The Power of Filters

I love a good filter, whether it’s doing something fancy like extending your exposure or serving a purpose like a UV filter to protect the front element of your lens.  One of my particular favourite filters is a Circular Polar.  They serve a whole range of purposes which include helping to remove a shine from a surface like a glass cabinet (below) or to help pull some definition out in your landscape photographs.

The particular example, below, is from a recent and ongoing project photographing clouds but that’s a whole other series of posts.

You can buy ‘Polarising’ filters which serve the purpose of a Circular Polar filter when fully applied however I feel that the Circular variety allow for a lot more flexibility.  The image on the left of the above pair is an example of a Circular Polar filter being rotated to a position where it is not serving a purpose.  The clouds are softened and the blue of the sky is dulled slightly.

The example on the right of the above pair shows the filter fully rotated in to position.  The clouds are more defined and the blue is a lot richer.
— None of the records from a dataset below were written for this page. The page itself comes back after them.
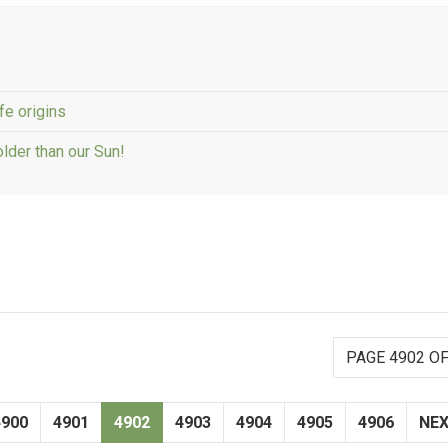
fe origins
older than our Sun!
PAGE 4902 OF
4900
4901
4902
4903
4904
4905
4906
NE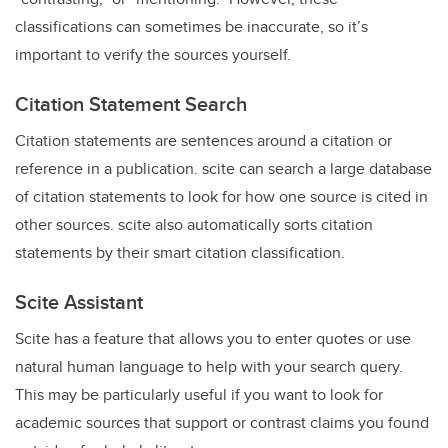
classifications can sometimes be inaccurate, so it’s
important to verify the sources yourself.
Citation Statement Search
Citation statements are sentences around a citation or
reference in a publication. scite can search a large database
of citation statements to look for how one source is cited in
other sources. scite also automatically sorts citation
statements by their smart citation classification.
Scite Assistant
Scite has a feature that allows you to enter quotes or use
natural human language to help with your search query.
This may be particularly useful if you want to look for
academic sources that support or contrast claims you found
The image ‘pops’ a lot more.  The principle of a polarising filter could be compared to wearing a pair of sunglasses.  Next time you are outside on a sunny day, try taking your sunglasses off and on repeatedly while looking at some clouds.  You’ll notice a very similar affect to what we are doing here, but why do it?
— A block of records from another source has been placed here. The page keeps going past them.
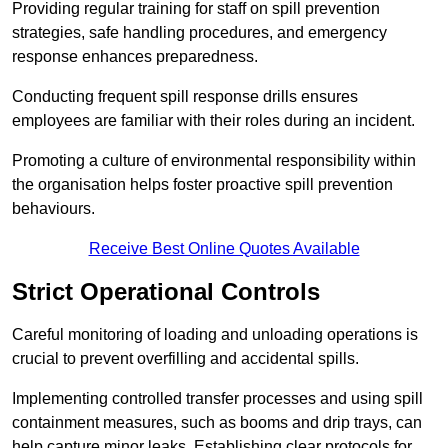
Providing regular training for staff on spill prevention
strategies, safe handling procedures, and emergency
response enhances preparedness.
Conducting frequent spill response drills ensures
employees are familiar with their roles during an incident.
Promoting a culture of environmental responsibility within
the organisation helps foster proactive spill prevention
behaviours.
Receive Best Online Quotes Available
Strict Operational Controls
Careful monitoring of loading and unloading operations is
crucial to prevent overfilling and accidental spills.
Implementing controlled transfer processes and using spill
containment measures, such as booms and drip trays, can
help capture minor leaks. Establishing clear protocols for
In the image below I used a Circular Polar filter to add loads more drama to the sky while shooting this wedding.  The results are superb!Watermark-48

As with many filters, the type you buy is crucial! Although cheap filters can be desirable if you’re on a tight budget, you can never replicate the capabilities that can be obtained by a more expensive ‘branded’ filter.  I use a combination of Hoya and Cokin filters.  Hoya for ‘screw-in’ filters such as UVs or Circular Polars and then the Cokin square system for Neutral Density and a whole host of others to be covered in future posts!